┌─ Records shown

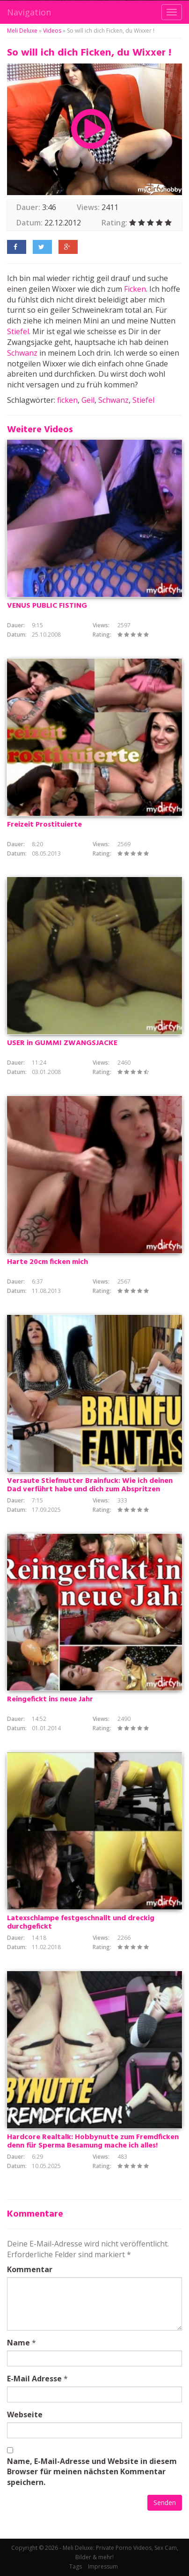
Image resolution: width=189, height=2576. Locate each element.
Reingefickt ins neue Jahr (50, 1699)
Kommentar (29, 2269)
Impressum (103, 2566)
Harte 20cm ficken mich (47, 1262)
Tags (75, 2566)
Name (18, 2342)
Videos (52, 31)
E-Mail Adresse (34, 2378)
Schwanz (22, 353)
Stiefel (18, 331)
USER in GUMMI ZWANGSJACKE (62, 1043)
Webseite (25, 2414)
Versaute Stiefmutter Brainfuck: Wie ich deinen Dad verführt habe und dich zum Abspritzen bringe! (90, 1489)
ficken (67, 400)
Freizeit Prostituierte (44, 825)
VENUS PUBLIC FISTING (47, 606)
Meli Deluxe (22, 31)
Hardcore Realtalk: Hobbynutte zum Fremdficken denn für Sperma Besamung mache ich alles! (93, 2141)
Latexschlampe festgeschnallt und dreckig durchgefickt (80, 1922)
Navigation (29, 12)
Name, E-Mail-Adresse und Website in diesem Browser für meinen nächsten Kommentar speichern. (92, 2472)
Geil (87, 400)
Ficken (135, 289)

└─

* **Work task**
May I have exactly the lines from the one containing "Harte 20cm ficken mich (47, 1262)" through the last line of the data, both included?

* **Final answer**
Harte 20cm ficken mich (47, 1262)
Tags (75, 2566)
Name (18, 2342)
Videos (52, 31)
E-Mail Adresse (34, 2378)
Schwanz (22, 353)
Stiefel (18, 331)
USER in GUMMI ZWANGSJACKE (62, 1043)
Webseite (25, 2414)
Versaute Stiefmutter Brainfuck: Wie ich deinen Dad verführt habe und dich zum Abspritzen bringe! (90, 1489)
ficken (67, 400)
Freizeit Prostituierte (44, 825)
VENUS PUBLIC FISTING (47, 606)
Meli Deluxe (22, 31)
Hardcore Realtalk: Hobbynutte zum Fremdficken denn für Sperma Besamung mache ich alles! (93, 2141)
Latexschlampe festgeschnallt und dreckig durchgefickt (80, 1922)
Navigation (29, 12)
Name, E-Mail-Adresse und Website in diesem Browser für meinen nächsten Kommentar speichern. (92, 2472)
Geil (87, 400)
Ficken (135, 289)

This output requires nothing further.